Work through the records below and copy every line that includes "with".

[Entries supplied — start]

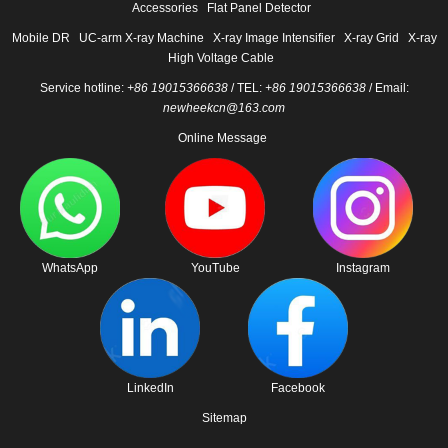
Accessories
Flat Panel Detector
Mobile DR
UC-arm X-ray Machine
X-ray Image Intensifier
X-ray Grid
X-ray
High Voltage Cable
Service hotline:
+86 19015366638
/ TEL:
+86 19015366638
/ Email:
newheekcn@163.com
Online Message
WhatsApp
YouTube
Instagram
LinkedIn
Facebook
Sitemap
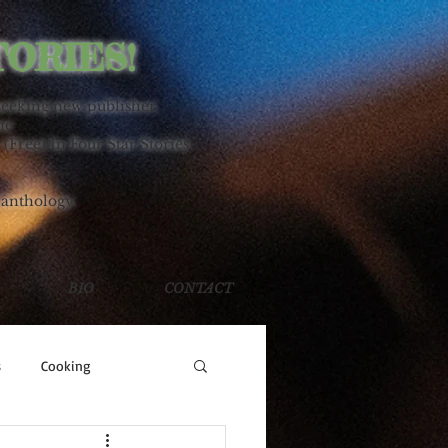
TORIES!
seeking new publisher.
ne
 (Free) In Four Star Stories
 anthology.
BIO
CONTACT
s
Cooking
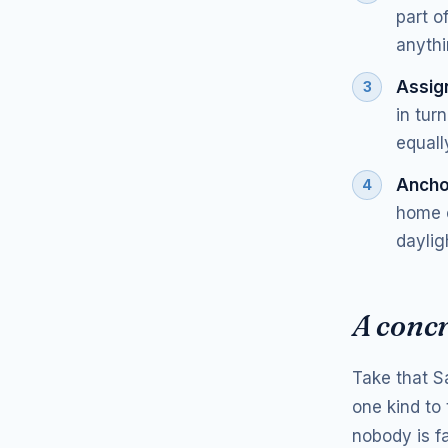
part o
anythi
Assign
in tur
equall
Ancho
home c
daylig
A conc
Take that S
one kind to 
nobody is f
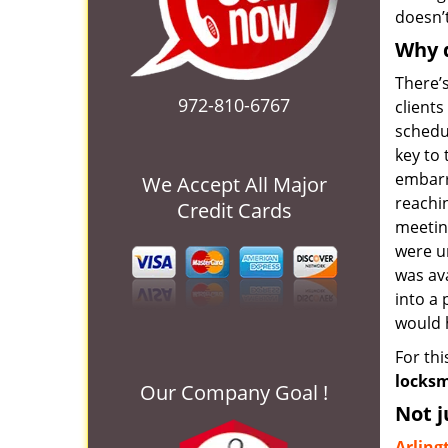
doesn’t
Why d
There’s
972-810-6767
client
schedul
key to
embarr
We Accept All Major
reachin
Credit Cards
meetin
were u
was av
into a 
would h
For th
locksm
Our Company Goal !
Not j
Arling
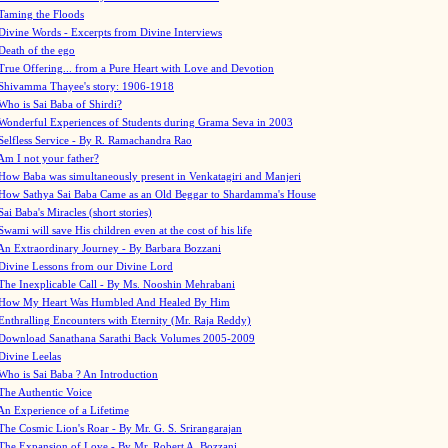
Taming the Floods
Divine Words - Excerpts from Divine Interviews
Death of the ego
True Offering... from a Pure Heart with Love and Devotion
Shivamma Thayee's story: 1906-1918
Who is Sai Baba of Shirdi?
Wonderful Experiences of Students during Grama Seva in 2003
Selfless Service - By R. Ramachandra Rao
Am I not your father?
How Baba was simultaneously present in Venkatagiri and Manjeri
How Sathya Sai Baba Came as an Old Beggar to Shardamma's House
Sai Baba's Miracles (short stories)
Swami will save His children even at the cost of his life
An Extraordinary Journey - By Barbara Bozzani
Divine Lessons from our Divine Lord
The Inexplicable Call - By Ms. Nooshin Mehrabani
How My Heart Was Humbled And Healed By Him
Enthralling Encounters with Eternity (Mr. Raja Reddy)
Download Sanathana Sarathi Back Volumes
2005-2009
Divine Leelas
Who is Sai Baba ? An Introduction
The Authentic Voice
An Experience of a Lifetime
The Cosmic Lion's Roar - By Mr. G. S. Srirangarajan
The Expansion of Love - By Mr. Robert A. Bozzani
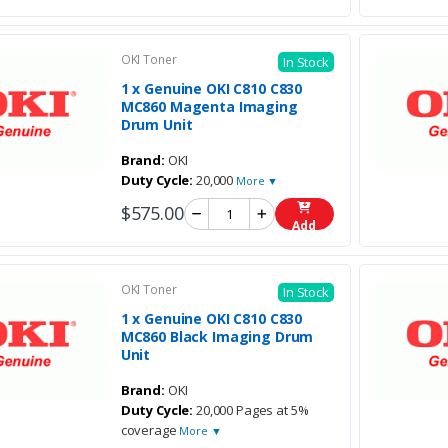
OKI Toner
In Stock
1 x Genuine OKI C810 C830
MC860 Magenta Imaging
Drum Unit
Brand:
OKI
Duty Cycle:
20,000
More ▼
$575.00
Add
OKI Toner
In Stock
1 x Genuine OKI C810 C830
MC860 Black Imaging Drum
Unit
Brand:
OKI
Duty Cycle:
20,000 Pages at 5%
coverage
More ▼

[Entries supplied — finish]
[Entries supplied — start]

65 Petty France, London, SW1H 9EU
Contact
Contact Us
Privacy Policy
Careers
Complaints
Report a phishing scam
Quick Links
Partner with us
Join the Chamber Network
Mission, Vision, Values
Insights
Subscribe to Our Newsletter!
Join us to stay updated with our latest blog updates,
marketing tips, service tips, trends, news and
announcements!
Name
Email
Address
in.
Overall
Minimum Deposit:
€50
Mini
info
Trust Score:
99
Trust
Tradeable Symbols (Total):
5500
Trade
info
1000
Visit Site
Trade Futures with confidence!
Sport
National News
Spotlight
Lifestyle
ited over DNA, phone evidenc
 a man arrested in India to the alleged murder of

[Entries supplied — finish]

Completed task:
True Offering... from a Pure Heart with Love and Devotion
Enthralling Encounters with Eternity (Mr. Raja Reddy)
Partner with us
Join us to stay updated with our latest blog updates,
Trade Futures with confidence!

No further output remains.